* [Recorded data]
----------------
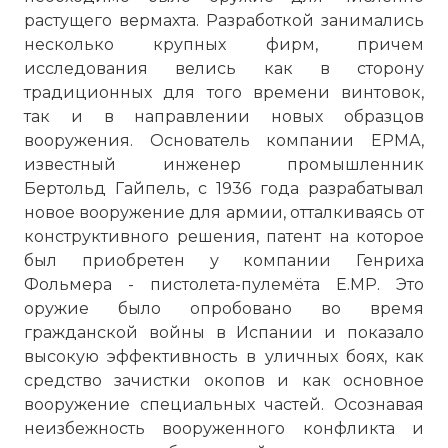
растущего вермахта. Разработкой занимались
несколько крупных фирм, причем
исследования велись как в сторону
традиционных для того времени винтовок,
так и в направлении новых образцов
вооружения. Основатель компании ЕРМА,
известный инженер промышленник
Бертольд Гайпель, с 1936 года разрабатывал
новое вооружение для армии, отталкиваясь от
конструктивного решения, патент на которое
был приобретен у компании Генриха
Фольмера - пистолета-пулемёта Е.МР. Это
оружие было опробовано во время
гражданской войны в Испании и показало
высокую эффективность в уличных боях, как
средство зачистки окопов и как основное
вооружение специальных частей. Осознавая
неизбежность вооруженного конфликта и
----------------
* [TASK STATEMENT] From the records above, copy each line in which the string "вооружение" occurs.

* [EXERCISE OUTPUT]
новое вооружение для армии, отталкиваясь от
вооружение специальных частей. Осознавая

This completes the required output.